In the “Anattalakkhana Sutta” the Buddha said the realization of non-self brings about a series of mental events that lead to Liberation. This results in freedom from the desire for control. This Liberation is our freedom from suffering. The Buddha stated that once non-self is seen, there is disenchantment with the body and mind. This turns into a dispassion that produces a release. This release is the un-fettering or un-chaining from the very things that have been preventing freedom. This is the release from the attachment to the self. With the ending of the attachment to the self, comes the ending of striving for completion or for the personal fulfillment to become something other than what we presently are.

There is a simple saying that goes like this: “No self, no problem.” This is a true statement in the respect that when problems arise and are confronted with an absence of self, these so called problems are seen more as a situation and furthermore as simply an experience and nothing personal. The result is that it is much easier to be a part of this thing called life.

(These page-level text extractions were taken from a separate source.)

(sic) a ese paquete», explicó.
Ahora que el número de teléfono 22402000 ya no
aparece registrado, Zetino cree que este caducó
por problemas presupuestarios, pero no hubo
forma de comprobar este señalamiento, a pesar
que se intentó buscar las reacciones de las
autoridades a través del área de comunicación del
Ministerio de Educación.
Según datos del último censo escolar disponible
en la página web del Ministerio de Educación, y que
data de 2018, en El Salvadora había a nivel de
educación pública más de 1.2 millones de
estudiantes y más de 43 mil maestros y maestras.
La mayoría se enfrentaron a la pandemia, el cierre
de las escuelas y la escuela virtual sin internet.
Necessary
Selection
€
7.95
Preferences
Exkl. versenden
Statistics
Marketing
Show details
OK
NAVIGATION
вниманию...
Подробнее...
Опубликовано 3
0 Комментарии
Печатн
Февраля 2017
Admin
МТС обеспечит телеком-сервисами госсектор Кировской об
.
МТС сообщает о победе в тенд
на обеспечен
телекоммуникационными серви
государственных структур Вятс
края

The Buddha obviously wanted everyone to realize non-self and to see through the illusion of the self. This was his life’s work. He did this work for fifty years. He had many methods of pointing this out to people. He knew some people had to sincerely practice meditation to help them see this realization, and he also had his very effective direct approaches. It is mentioned in the “Bahiya Sutta” [UD1.10] that at one time while the Buddha was in a hurry, he was approached by an ascetic called Bahiya who had asked for a teaching that would liberate him. The Buddha then quickly said only what was necessary to awaken Bahiya.

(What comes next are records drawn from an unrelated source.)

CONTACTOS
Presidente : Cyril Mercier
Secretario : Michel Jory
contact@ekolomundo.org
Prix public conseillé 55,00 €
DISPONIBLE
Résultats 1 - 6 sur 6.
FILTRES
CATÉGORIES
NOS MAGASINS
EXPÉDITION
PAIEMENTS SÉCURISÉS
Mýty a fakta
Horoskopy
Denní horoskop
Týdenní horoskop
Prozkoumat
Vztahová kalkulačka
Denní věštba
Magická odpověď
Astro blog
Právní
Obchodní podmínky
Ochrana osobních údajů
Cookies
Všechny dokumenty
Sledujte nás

"Then, Bahiya, you should train yourself thus: In reference to the seen, there will be only the seen. In reference to the heard, only the heard. In reference to the sensed, only the sensed. In reference to the cognized, only the cognized. That is how you should train yourself. When for you there will be only the seen in reference to the seen, only the heard in reference to the heard, only the sensed in reference to the sensed, only the cognized in reference to the cognized, then, Bahiya, there is no you in terms of that. When there is no you in terms of that, there is no you there. When there is no you there, you are neither here nor yonder nor between the two. This, just this, is the end of stress.”

 

In the Buddha’s quick instructions is a method for realizing non-self. Through hearing these words, Bahiya was liberated. He got the “push” that was needed at the proper time. Getting the push at the right time seems to be the key for many practitioners. People are “Waking Up” as if they were on a razor’s edge, teetering between confusion and Liberation. Many people only need a push in the right direction to fall onto the side of clarity and truth and a realization of who they are or are not.

Each of us has a duty to fulfill. This duty is to move toward Liberation from the bindings of the identity with the self and the problems this false identity causes. This can be a part of whatever practice you currently have. Meditation is a wonderful method to prepare one for Liberation. It seems to clear the way for selfless reality as it unfolds. Many long-time meditators report “Waking Up” quickly and suddenly by the mere insight that arises from that push in the form of a proposed question or during a dialogue. The practice of meditation seems to help the process, but some feel it is not essential since people have “Woken Up” without any prior practice of formal meditation.

Contemplation and inquiry, whether in or out of formal meditation, seems to be very beneficial, and there are likely many other practices not mentioned here that help prepare one for Liberation. It must be said at this time that the biggest deterrent; the greatest thing that prevents Awakening, is the belief that it cannot happen right now! With this false belief, you will not stand a chance.

Liberation, it can happen. It is happening, and it is available NOW!